Board of Ed Approves New Policies Dealing with Bullying

Policy reflects state law regarding harassment, intimidation and bullying.

If students don’t know it by now, they will become fully aware of the state’s new laws about harassment, intimidation and bullying when school starts back in the fall.

And they should be aware. What they don't know could hurt them or land them trouble and not just with their teachers and principals, but with the district and with law enforcement as well.

Until now, some students may have thought that they couldaway with saying and doing just about anything they wanted, especially on the phone or online, but not anymore.  If they say something cruel or intimidating to another student either in person or through electronic communication – whether it happens on school property or after-hours – school officials will and must act.

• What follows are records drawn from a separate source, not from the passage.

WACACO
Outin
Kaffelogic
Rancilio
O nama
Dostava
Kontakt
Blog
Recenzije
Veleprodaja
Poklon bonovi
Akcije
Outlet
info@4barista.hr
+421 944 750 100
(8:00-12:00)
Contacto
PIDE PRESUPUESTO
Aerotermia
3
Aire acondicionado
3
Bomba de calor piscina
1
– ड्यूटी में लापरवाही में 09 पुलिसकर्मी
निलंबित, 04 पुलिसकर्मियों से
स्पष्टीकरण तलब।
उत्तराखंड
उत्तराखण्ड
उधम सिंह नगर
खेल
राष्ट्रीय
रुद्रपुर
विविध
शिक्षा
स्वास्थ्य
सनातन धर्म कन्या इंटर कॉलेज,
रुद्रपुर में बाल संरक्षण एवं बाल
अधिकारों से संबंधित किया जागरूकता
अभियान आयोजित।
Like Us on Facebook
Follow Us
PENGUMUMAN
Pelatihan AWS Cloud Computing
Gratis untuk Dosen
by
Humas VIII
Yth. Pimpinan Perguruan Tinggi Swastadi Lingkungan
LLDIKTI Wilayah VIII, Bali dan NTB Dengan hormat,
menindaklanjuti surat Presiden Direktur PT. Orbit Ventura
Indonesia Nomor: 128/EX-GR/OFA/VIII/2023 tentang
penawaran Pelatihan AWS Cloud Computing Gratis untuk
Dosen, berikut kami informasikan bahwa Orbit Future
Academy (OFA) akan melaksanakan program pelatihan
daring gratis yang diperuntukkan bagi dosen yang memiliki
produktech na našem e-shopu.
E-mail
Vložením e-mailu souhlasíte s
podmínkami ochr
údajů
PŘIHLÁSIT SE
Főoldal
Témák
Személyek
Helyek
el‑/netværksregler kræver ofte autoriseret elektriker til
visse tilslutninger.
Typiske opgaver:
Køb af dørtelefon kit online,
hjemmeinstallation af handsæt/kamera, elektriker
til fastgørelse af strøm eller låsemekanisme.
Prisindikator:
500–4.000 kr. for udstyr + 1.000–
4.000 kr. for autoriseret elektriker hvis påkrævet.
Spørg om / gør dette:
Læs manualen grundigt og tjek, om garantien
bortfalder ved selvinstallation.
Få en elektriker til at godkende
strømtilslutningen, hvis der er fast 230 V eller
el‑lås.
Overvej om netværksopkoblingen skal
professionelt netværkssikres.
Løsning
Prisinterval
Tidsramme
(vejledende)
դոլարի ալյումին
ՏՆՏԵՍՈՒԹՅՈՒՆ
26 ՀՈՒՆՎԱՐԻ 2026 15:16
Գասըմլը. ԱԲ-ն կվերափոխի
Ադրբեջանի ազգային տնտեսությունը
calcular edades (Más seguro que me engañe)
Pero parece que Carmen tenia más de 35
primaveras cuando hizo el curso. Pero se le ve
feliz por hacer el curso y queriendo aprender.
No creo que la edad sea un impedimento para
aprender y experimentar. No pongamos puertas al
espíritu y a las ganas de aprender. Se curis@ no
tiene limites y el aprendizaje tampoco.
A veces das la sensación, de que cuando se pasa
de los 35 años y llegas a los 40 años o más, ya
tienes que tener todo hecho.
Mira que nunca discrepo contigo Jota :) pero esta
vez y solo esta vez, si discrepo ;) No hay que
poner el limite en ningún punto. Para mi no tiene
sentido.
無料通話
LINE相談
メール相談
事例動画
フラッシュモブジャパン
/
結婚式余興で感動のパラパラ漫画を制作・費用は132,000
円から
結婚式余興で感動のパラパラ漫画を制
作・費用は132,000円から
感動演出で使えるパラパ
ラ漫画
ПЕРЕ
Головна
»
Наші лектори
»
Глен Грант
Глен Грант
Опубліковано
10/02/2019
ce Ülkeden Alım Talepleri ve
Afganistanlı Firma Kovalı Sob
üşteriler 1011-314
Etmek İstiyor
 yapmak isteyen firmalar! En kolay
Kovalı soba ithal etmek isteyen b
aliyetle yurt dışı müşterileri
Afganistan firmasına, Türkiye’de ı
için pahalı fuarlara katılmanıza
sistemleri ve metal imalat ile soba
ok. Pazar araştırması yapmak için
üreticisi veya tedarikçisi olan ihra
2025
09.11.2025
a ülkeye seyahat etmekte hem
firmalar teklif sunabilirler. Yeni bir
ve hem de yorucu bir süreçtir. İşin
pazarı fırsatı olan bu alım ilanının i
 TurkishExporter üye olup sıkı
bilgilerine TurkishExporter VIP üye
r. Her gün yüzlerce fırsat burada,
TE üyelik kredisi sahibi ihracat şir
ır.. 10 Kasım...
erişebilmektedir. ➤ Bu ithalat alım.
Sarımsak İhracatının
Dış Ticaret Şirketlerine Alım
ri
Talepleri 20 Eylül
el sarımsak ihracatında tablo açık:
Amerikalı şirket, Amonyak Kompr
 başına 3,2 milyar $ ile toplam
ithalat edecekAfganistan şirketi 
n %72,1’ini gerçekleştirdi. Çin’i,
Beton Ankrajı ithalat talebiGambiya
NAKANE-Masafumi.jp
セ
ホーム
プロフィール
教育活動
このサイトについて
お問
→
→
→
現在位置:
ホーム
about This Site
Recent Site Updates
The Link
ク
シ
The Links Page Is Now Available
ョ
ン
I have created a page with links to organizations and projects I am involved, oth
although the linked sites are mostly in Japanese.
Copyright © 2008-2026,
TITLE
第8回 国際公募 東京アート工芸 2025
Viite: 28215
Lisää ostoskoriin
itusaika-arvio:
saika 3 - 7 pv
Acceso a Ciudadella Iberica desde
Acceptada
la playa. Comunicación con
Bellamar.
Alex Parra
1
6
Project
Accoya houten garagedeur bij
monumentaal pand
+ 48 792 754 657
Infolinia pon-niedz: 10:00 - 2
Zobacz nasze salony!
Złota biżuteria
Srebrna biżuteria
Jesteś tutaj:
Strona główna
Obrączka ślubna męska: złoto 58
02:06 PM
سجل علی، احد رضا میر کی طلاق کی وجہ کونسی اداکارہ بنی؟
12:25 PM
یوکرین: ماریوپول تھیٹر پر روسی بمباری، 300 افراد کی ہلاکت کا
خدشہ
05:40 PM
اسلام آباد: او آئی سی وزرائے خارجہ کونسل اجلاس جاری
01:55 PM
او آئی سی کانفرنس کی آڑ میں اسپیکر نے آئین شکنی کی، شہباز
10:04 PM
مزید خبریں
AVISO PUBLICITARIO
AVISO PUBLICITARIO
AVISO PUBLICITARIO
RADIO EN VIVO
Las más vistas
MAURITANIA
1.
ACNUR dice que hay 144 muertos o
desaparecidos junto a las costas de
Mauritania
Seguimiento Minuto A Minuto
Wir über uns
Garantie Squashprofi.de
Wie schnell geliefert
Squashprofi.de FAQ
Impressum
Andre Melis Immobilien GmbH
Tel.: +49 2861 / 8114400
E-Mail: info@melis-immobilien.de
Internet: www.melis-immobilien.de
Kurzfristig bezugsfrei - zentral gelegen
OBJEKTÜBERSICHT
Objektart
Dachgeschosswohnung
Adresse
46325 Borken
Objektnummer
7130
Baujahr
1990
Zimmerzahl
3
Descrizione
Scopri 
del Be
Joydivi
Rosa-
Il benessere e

The Board of Education -- upon second reading of the district’s policy regarding harassment, intimidation and bullying on Tuesday night -- approved the district’s new policy, which follows the state law and makes it mandatory to report such acts. If a principal or the superintendent does not conduct an investigation into the allegations, they will be subject to disciplinary measures.

During the second reading, Board Member Lise Chapman questioned whether someone who witnesses harassment, intimidation, bullying outside of school will actually tell the school.

“Good luck,” she said.

Other board members agreed that it seems to be asking a lot to get people to come forward regarding incidents outside of school but Superintendent Dr. James Crisfield said that the administration is working on putting “things in place to make people feel comfortable to report it.”

In addition, he said, knowing that behavior whether in person or on electronic devices will be investigated and analyzed maybe deter the behavior in the first place.

“Why take the risk?” he said.

The district will also help the targets of abuse feel more comfortable reporting it.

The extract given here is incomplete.